PARIS, April 17, (Agencies): France will open the redesign of the Notre Dame de Paris’ iconic roofline to international architects after Monday night’s blaze gutted the oak-framed structure and sent its 300-foot spire crashing through its vaulted ceiling, the prime minister said on Wednesday.
President Emmanuel Macron pledged in a primetime televised address to the nation on Tuesday that Notre-Dame, one of France’s best-loved symbols, would be rebuilt within five years. Tycoons and international firms have promised financial and expert help.
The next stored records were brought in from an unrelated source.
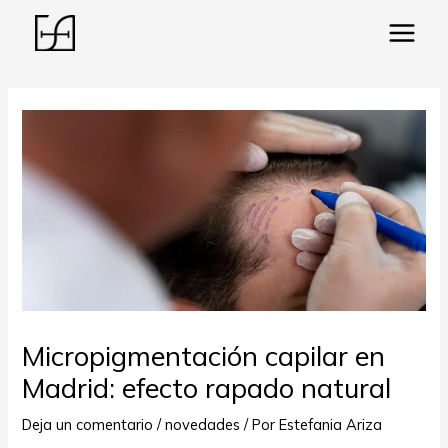
Main
Menu
ar
Micropigmentación capilar en
Madrid: efecto rapado natural
Deja un comentario
/
novedades
/ Por
Estefania Ariza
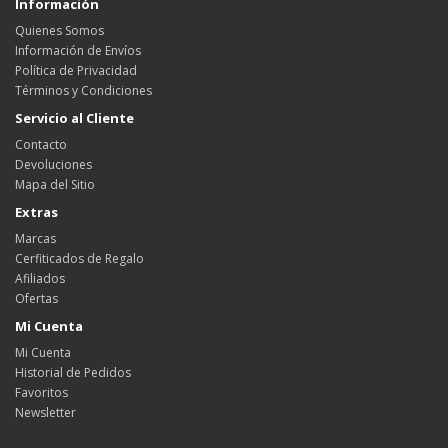
Información
Quienes Somos
Información de Envíos
Política de Privacidad
Términos y Condiciones
Servicio al Cliente
Contacto
Devoluciones
Mapa del Sitio
Extras
Marcas
Cerfiticados de Regalo
Afiliados
Ofertas
Mi Cuenta
Mi Cuenta
Historial de Pedidos
Favoritos
Newsletter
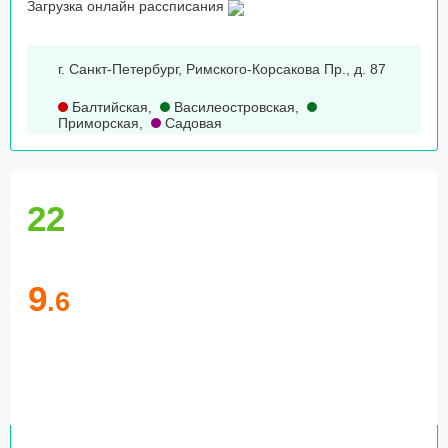
Загрузка онлайн рассписания
г. Санкт-Петербург, Римского-Корсакова Пр., д. 87
Балтийская
,
Василеостровская
,
Приморская
,
Садовая
22
9
.6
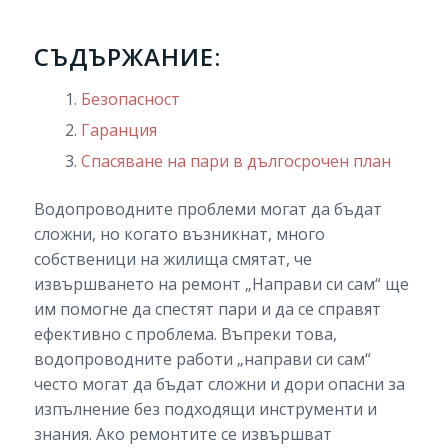
СЪДЪРЖАНИЕ:
Безопасност
Гаранция
Спасяване на пари в дългосрочен план
Водопроводните проблеми могат да бъдат
сложни, но когато възникнат, много
собственици на жилища смятат, че
извършването на ремонт „Направи си сам“ ще
им помогне да спестят пари и да се справят
ефективно с проблема. Въпреки това,
водопроводните работи „направи си сам“
често могат да бъдат сложни и дори опасни за
изпълнение без подходящи инструменти и
знания. Ако ремонтите се извършват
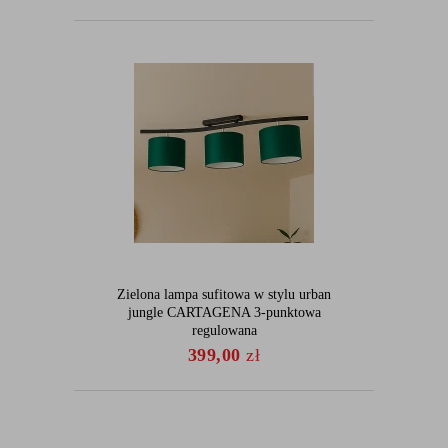
Zielona lampa sufitowa w stylu urban
jungle CARTAGENA 3-punktowa
regulowana
399,00
zł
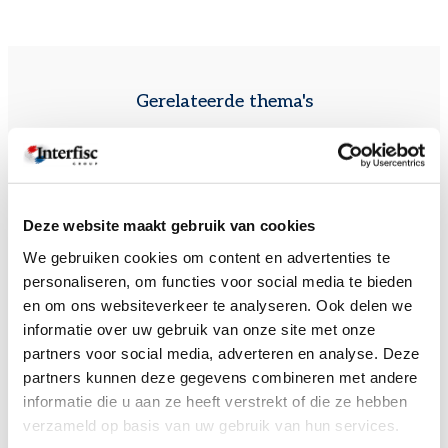
Gerelateerde thema's
Deze website maakt gebruik van cookies
We gebruiken cookies om content en advertenties te
personaliseren, om functies voor social media te bieden
en om ons websiteverkeer te analyseren. Ook delen we
Subsidie op werkgeverskosten bij eerste aanwervingen in België:
informatie over uw gebruik van onze site met onze
doelgroepvermindering van RSZ werkgeversbijdragen
partners voor social media, adverteren en analyse. Deze
partners kunnen deze gegevens combineren met andere
informatie die u aan ze heeft verstrekt of die ze hebben
verzameld op basis van uw gebruik van hun services.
Notre-Dame de Paris was built over nearly 200 years starting in the middle of the 12th century, though it was only in the mid 1800s that architect Eugene Viollet-le-Duc added the lead-covered spire during restoration work. “The international competition will allow us to ask the question of whether we should even recreate the spire as it was conceived by Viollet-le-Duc,” Prime Minister Edouard Philippe told reporters. “Or if, as is often the case in the evolution of heritage, we should endow Notre Dame with a new spire.”
As he spoke, firefighters were using a crane to hoist supports to stabilise a fire-ravaged pinnacle that houses one of the cathedral’s historic rose stained-glass windows.
There was no immediate danger that the centuriesold structure would collapse but statues were also being removed to reduce the risk of movement now that it was no longer supported by the oak-framed roof, the fire service’s spokesman said. Meanwhile, nearly $1 billion has already poured in from ordinary worshippers and high-powered magnates around the world to restore the fire-ravaged Notre Dame Cathedral in Paris, after the French president set a controversial five-year deadline to get the work done. Bells will toll at cathedrals around France on Wednesday evening in honor of the monument.
Remarkably, no one was killed in the fire, after firefighters and church officials speedily evacuated the site during a mass. Presidential cultural heritage envoy Stephane Bern told broadcaster France-Info on Wednesday that 880 million euros ($995 million) has been raised in just a day and a half since the fire. Contributions came from near and far, rich and poor – from Apple and magnates who own L’Oreal, Chanel and Dior, to Catholic parishioners and others from small towns and cities around France and the world.